丸山ワクチンの申請の際に提出された治験のひとつが、東北地方の病院で2重盲検法を使って行なわれたテストでした。対象となったガンには、胃ガンや食道ガン、すい臓がんなどいろいろな消化器のガンが含まれていました。倫理上の理由から抗がん剤をまず全体に使用したあとで、A群とB群の2つに分け、A群には丸山ワクチンを使用し、B群には生理食塩水を使用して比べてみたものです。東北6県の36の病院で、合計212の症例が選ばれていました。痛みに対する効果とか延命効果とか縮小効果などの判定の仕方はあるのでしょうが、結果的に丸山ワクチンを使った患者のほうに3名の生存者が生まれたようです。


じゃあ、一体、整理食塩水を打たれていた患者の気持ちはどうなるのか、ひょっとすると助かっていた患者もいたのではないかという気が当然することでしょう。ガンに対してだけは2重盲検法であっても問題があるように感じるところです。 もっともその後、3名の生存者はがんもどき〔ステージが低いガン〕であった可能性があるとのことで、この治験そのものが検討対象からはずされたようです。いろいろな部位のガンをひっくるめて対象にしたのもおかしいという非難もおこされたようです。

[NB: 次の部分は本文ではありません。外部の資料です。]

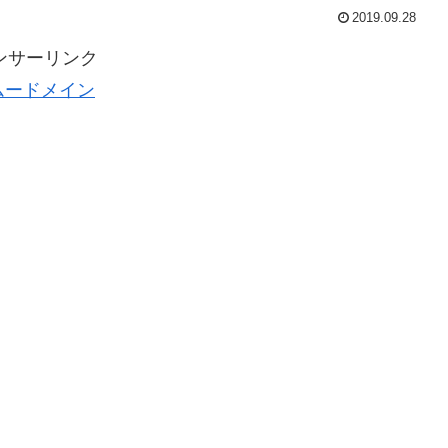
2019.09.28
ンサーリンク
ムードメイン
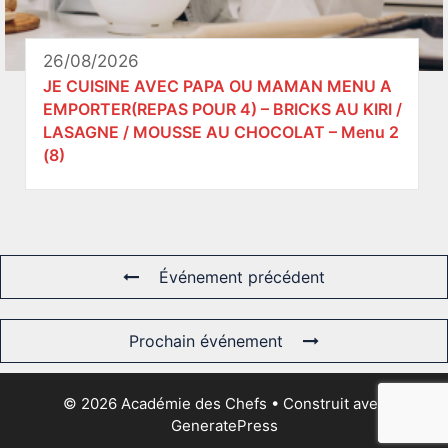
26/08/2026
JE CUISINE AVEC PAPA OU MAMAN MENU A
EMPORTER(REPAS POUR 4) – BRICKS AU KIRI /
LASAGNE / MOUSSE AU CHOCOLAT – Menu 2
(8)
Événement précédent
Prochain événement
© 2026 Académie des Chefs
• Construit avec
GeneratePress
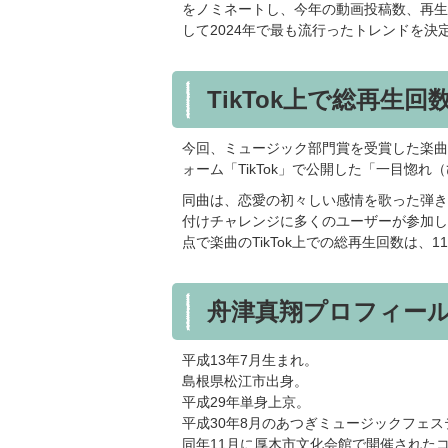
をノミネートし、今年の動画投稿数、再生
して2024年で最も流行ったトレンドを決
TikTok上で総再生
今回、ミュージック部門賞を受賞した楽曲
ォーム「TikTok」で公開した「一目惚れ
同曲は、恋愛の初々しい感情を歌った弾き
付けチャレンジに多くのユーザーが参加し
点で楽曲のTikTok上での総再生回数は、
舟津真翔プロフィー
平成13年7月生まれ。
島根県松江市出身。
平成29年単身上京。
平成30年8月のあつぎミュージックフェ
同年11月に厚木市文化会館で開催された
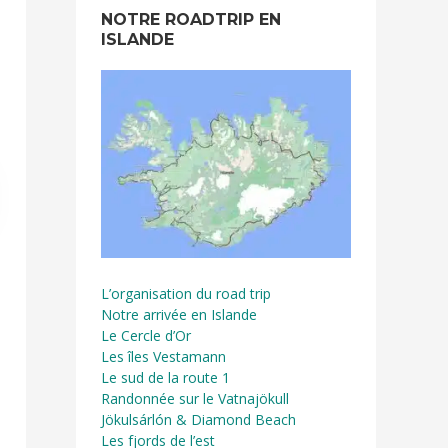
NOTRE ROADTRIP EN
ISLANDE
L’organisation du road trip
Notre arrivée en Islande
Le Cercle d’Or
Les îles Vestamann
Le sud de la route 1
Randonnée sur le Vatnajökull
Jökulsárlón & Diamond Beach
Les fjords de l’est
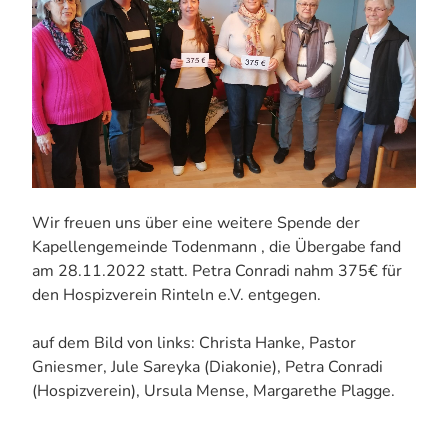
Wir freuen uns über eine weitere Spende der
Kapellengemeinde Todenmann , die Übergabe fand
am 28.11.2022 statt. Petra Conradi nahm 375€ für
den Hospizverein Rinteln e.V. entgegen.
auf dem Bild von links: Christa Hanke, Pastor
Gniesmer, Jule Sareyka (Diakonie), Petra Conradi
(Hospizverein), Ursula Mense, Margarethe Plagge.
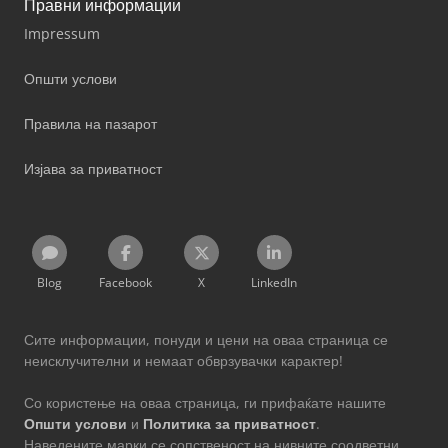
Правни информации
Impressum
Општи услови
Правила на пазарот
Изјава за приватност
Blog
Facebook
X
LinkedIn
Сите информации, понуди и цени на оваа страница се
неисклучителни и немаат обврзувачки карактер!
Со користење на оваа страница, ги прифаќате нашите
Општи услови
и
Политика за приватност
.
Наведените марки се сопственост на нивните соодветни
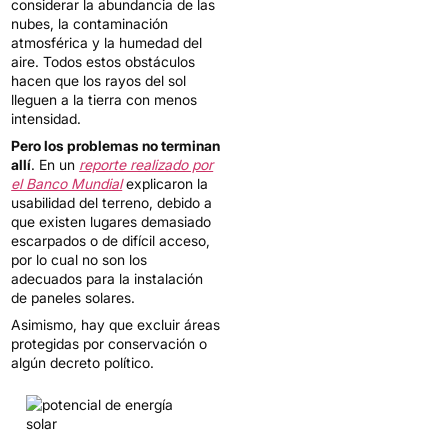
considerar la abundancia de las
nubes, la contaminación
atmosférica y la humedad del
aire. Todos estos obstáculos
hacen que los rayos del sol
lleguen a la tierra con menos
intensidad.
Pero los problemas no terminan
allí
. En un
reporte realizado por
el Banco Mundial
explicaron la
usabilidad del terreno, debido a
que existen lugares demasiado
escarpados o de difícil acceso,
por lo cual no son los
adecuados para la instalación
de paneles solares.
Asimismo, hay que excluir áreas
protegidas por conservación o
algún decreto político.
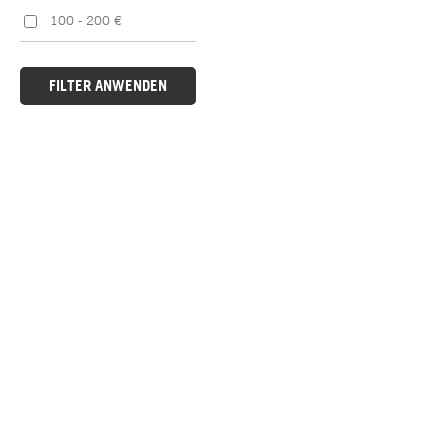
100 - 200 €
FILTER ANWENDEN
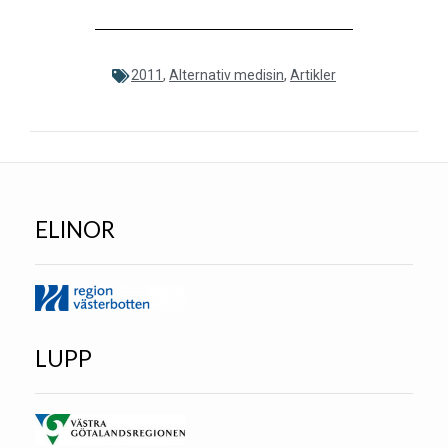
2011
,
Alternativ medisin
,
Artikler
ELINOR
LUPP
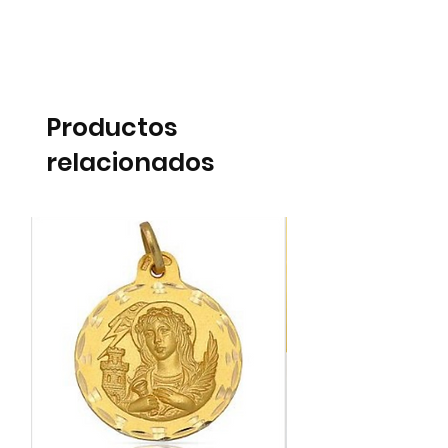
Productos
relacionados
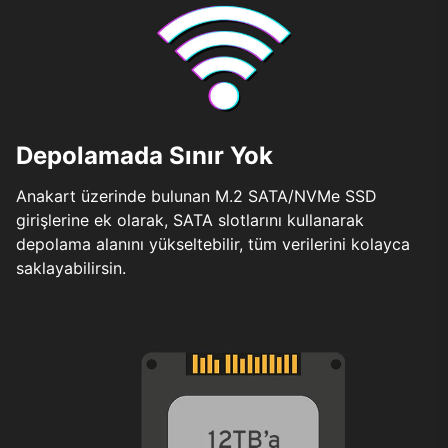
Depolamada Sınır Yok
Anakart üzerinde bulunan M.2 SATA/NVMe SSD
girişlerine ek olarak, SATA slotlarını kullanarak
depolama alanını yükseltebilir, tüm verilerini kolayca
saklayabilirsin.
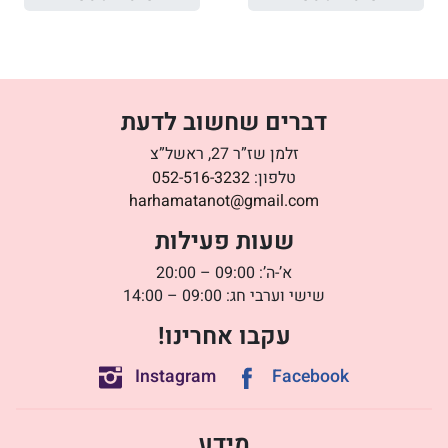
דברים שחשוב לדעת
זלמן שז”ר 27, ראשל”צ
טלפון:
052-516-3232
harhamatanot@gmail.com
שעות פעילות
א’-ה’: 09:00 – 20:00
שישי וערבי חג: 09:00 – 14:00
עקבו אחרינו!
Instagram
Facebook
מידע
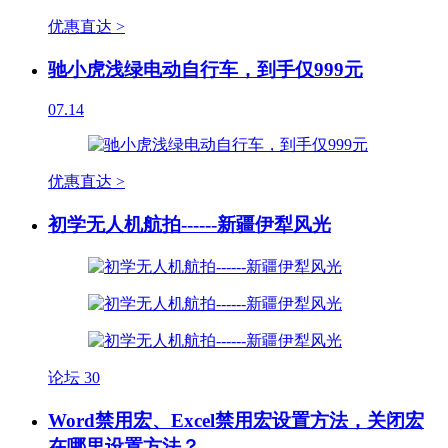
优惠直达 >
驰小虎浅绿电动自行车，到手仅999元
07.14
优惠直达 >
初学无人机航拍------新疆伊犁风光
论坛
30
Word禁用宏、Excel禁用宏设置方法，关闭宏
在哪里设置方法？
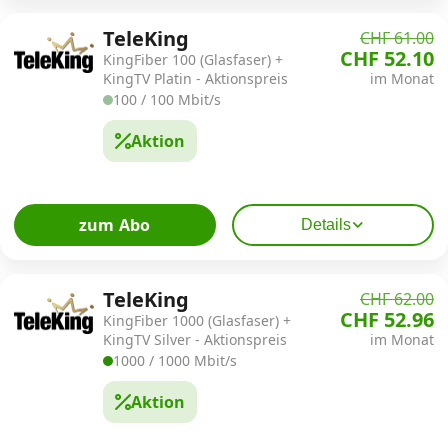
TeleKing
CHF 61.00
CHF 52.10
KingFiber 100 (Glasfaser) +
KingTV Platin - Aktionspreis
im Monat
100 / 100 Mbit/s
Aktion
zum Abo
Details
TeleKing
CHF 62.00
CHF 52.96
KingFiber 1000 (Glasfaser) +
KingTV Silver - Aktionspreis
im Monat
1000 / 1000 Mbit/s
Aktion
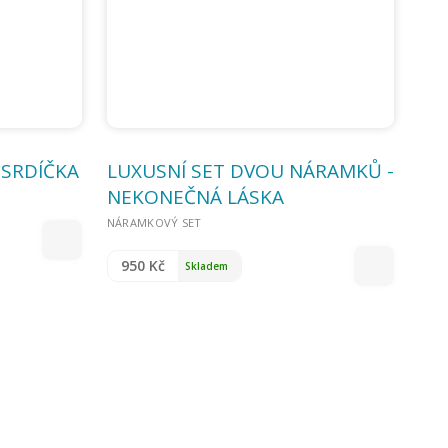
 SRDÍČKA
LUXUSNÍ SET DVOU NÁRAMKŮ -
NEKONEČNÁ LÁSKA
NÁRAMKOVÝ SET
950 Kč
Skladem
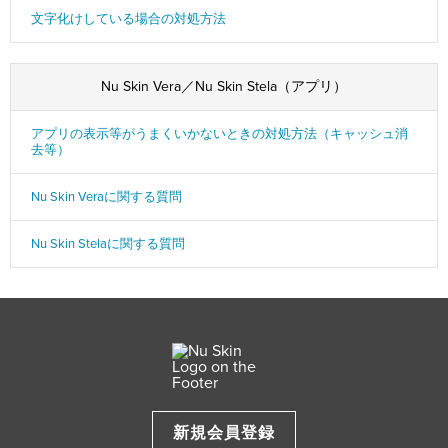
文字化けしている場合の対処方法
Nu Skin Vera／Nu Skin Stela（アプリ）
アプリの表示等がうまくいかないときの対処方法（キャッシュ消
去等）
Nu Skin Veraに関する質問
Nu Skin Stelaに関する質問
新規会員登録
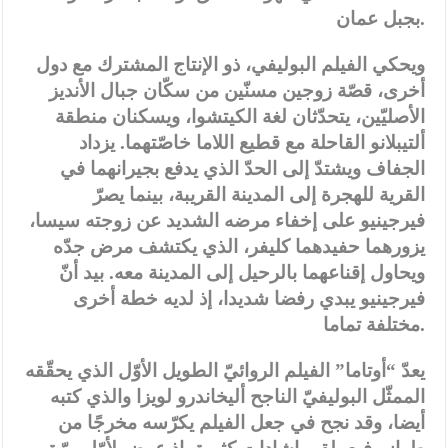
بجبل عمان.
ويحكي الفيلم البوليفي، ذو الإنتاج المشترك مع دول
أخرى، قصّة زوجين مسنّين من سكّان جبال الأنديز
الأصليّين، يتحدّثان لغة الكيتشوا، ويسكنان منطقة
ألتيبلانو القاحلة مع قطيع اللاما خاصّتهما. يزداد
الجفاف ويشتدّ إلى الحدّ الذي يدفع بجيرانهما في
القرية للهجرة إلى المدينة القريبة، بينما يصرّ
فيرجينيو على إخفاء مرضه الشديد عن زوجته سيسا،
يزورهما حفيدهما كليفر، الذي يكتشف مرض جدّه
ويحاول إقناعهما بالرحيل إلى المدينة معه. بيد أنّ
فيرجينيو يبدي رفضا شديدا، إذ لديه خطة أخرى
مختلفة تماما.
يعدّ “أوتاما” الفيلم الروائيّ الطويل الأوّل الذي يحقّقه
الممثّل البوليفيّ الناجح أليخاندرو لويزا والذي كتبه
أيضا، وقد نجح في جعل الفيلم يكرّسه مخرجًا من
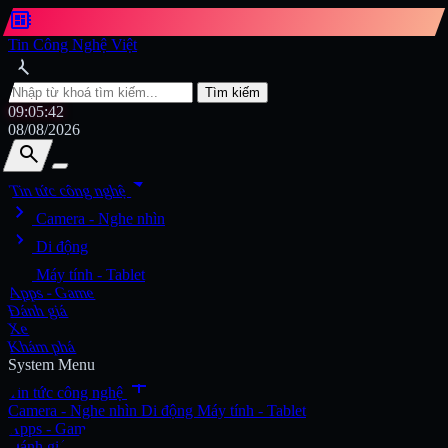
developer_board
Tin Công Nghệ Việt
search
Tìm kiếm
09:05:44
08/08/2026
search
search
arrow_drop_down
Tin tức công nghệ
chevron_right
Tìm kiếm
Camera - Nghe nhìn
chevron_right
Di động
chevron_right
Máy tính - Tablet
Apps - Game
Đánh giá
Xe
Khám phá
System Menu
add
Tin tức công nghệ
Camera - Nghe nhìn
Di động
Máy tính - Tablet
Apps - Game
Đánh giá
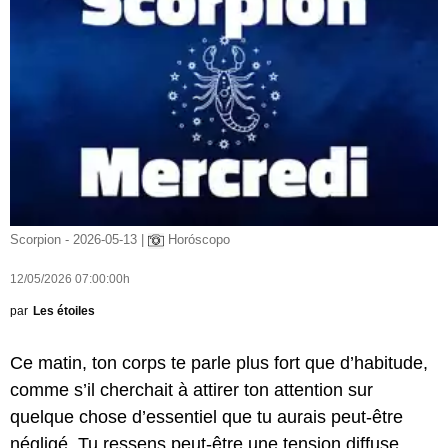
Scorpion - 2026-05-13 |
Horóscopo
12/05/2026 07:00:00h
par
Les étoiles
Ce matin, ton corps te parle plus fort que d’habitude,
comme s’il cherchait à attirer ton attention sur
quelque chose d’essentiel que tu aurais peut-être
négligé. Tu ressens peut-être une tension diffuse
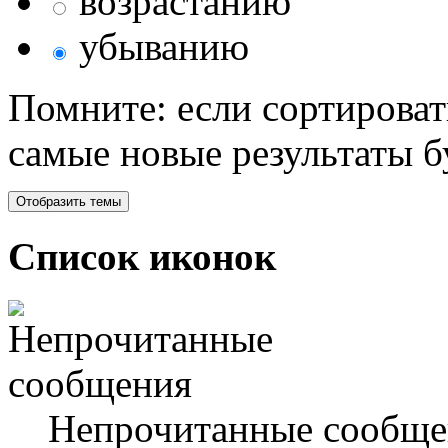
возрастанию
убыванию
Помните: если сортироват
самые новые результаты 
Список иконок
Непрочитанные сообще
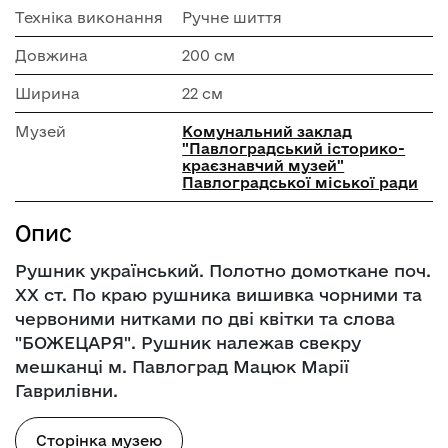
Техніка виконання
Ручне шиття
Довжина
200 см
Ширина
22 см
Музей
Комунальний заклад
"Павлоградський історико-
краєзнавчий музей"
Павлоградської міської ради
Опис
Рушник український. Полотно домоткане поч.
ХХ ст. По краю рушника вишивка чорними та
червоними нитками по дві квітки та слова
"БОЖЕЦАРЯ". Рушник належав свекру
мешканці м. Павлоград Мацюк Марії
Гаврилівни.
Сторінка музею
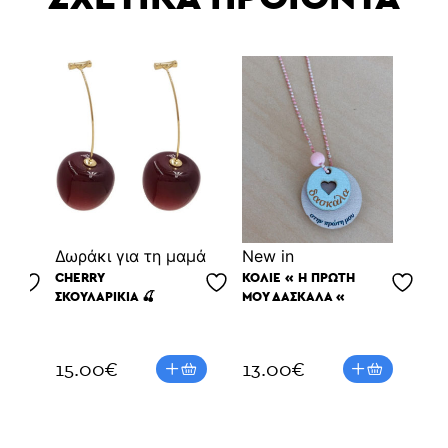
Δωράκι για τη μαμά
Νew in
Νe
CHERRY
ΚΟΛΙΕ « Η ΠΡΩΤΗ
MO
ΣΚΟΥΛΑΡΊΚΙΑ 🍒
ΜΟΥ ΔΑΣΚΑΛΑ «
DA
BR
15.00
€
13.00
€
18
1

医学界からの丸山ワンチンへのパッシングはとどまるところがありません。薬として承認を受ける前から丸山先生はガン患者に対して、丸山ワクチンを使っていました。これも問題になりました。まず、動物への試験を経た後、人間に試してみるべきとの非難です。丸山ワクチンはもともと皮膚結核の薬あったことから、ガン患者に使っても十分に安全であると確信したうえで使われていたのですから、この非難もピントはずれの非難でした。


もっとも、ネズミを使った動物試験も行われたようですが、結果はあまり芳しいものではないようでした。実験に使われたガンは滝沢肉腫など、代々実験室で継代してきたガン細胞で成長速度が速い、つまり実験結果が分かりやすいように人によって操作されたガンです。実際の人のガンの成長スピードはダブリングタイムが16〜60時間、その10倍以上もあるガンも存在します。丸山ワクチンがガンの周囲をコラーゲンで固めるという仮説からは、成長スピードの早いネズミのガンには無効だったのかもしれません。丸山ワクチンは人型結核菌をつかったツベルクリンから副作用の原因となる物質を除去して作れられたもの。牛型結核菌を使ったBCGが膀胱ガンに対して抗がん薬剤として認可を受けている現状から判断すれば、丸山ワクチンに効果がないという人は思考パターンに問題があると思わざるをえませんね。


個人的にも効いてほしいけど、なかなか、厳しい状況です。